**SOURCE DATA**

'''

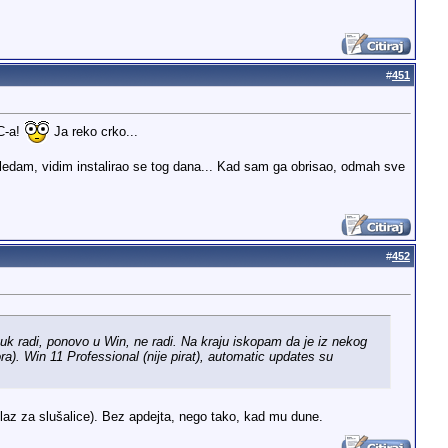
#
451
AC-a!
Ja reko crko...
gledam, vidim instalirao se tog dana... Kad sam ga obrisao, odmah sve
#
452
uk radi, ponovo u Win, ne radi. Na kraju iskopam da je iz nekog
a). Win 11 Professional (nije pirat), automatic updates su
zlaz za slušalice). Bez apdejta, nego tako, kad mu dune.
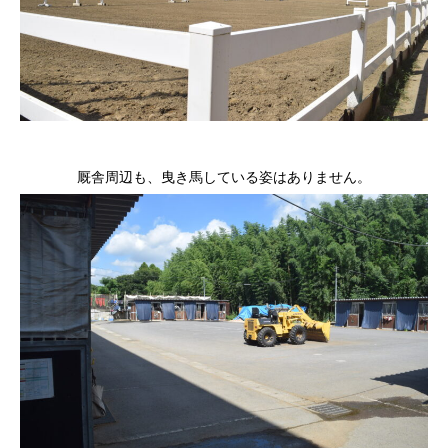
厩舎周辺も、曳き馬している姿はありません。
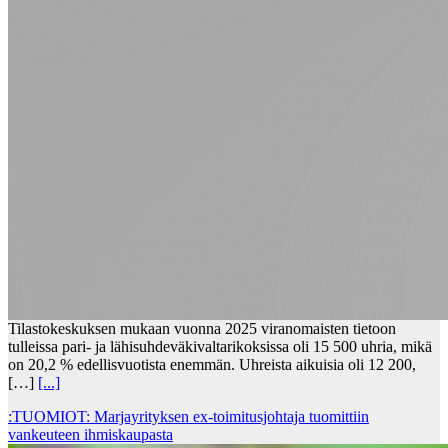
Tilastokeskuksen mukaan vuonna 2025 viranomaisten tietoon
tulleissa pari- ja lähisuhdeväkivaltarikoksissa oli 15 500 uhria, mikä
on 20,2 % edellisvuotista enemmän. Uhreista aikuisia oli 12 200,
[…]
[...]
:TUOMIOT: Marjayrityksen ex-toimitusjohtaja tuomittiin
vankeuteen ihmiskaupasta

'''

Write the material above out again exactly as it reads, but don't carry over the pictures.

#
451
AC-a!
Ja reko crko...
gledam, vidim instalirao se tog dana... Kad sam ga obrisao, odmah sve
#
452
uk radi, ponovo u Win, ne radi. Na kraju iskopam da je iz nekog
a). Win 11 Professional (nije pirat), automatic updates su
zlaz za slušalice). Bez apdejta, nego tako, kad mu dune.
厩舎周辺も、曳き馬している姿はありません。
Tilastokeskuksen mukaan vuonna 2025 viranomaisten tietoon
tulleissa pari- ja lähisuhdeväkivaltarikoksissa oli 15 500 uhria, mikä
on 20,2 % edellisvuotista enemmän. Uhreista aikuisia oli 12 200,
[…]
[...]
:TUOMIOT: Marjayrityksen ex-toimitusjohtaja tuomittiin
vankeuteen ihmiskaupasta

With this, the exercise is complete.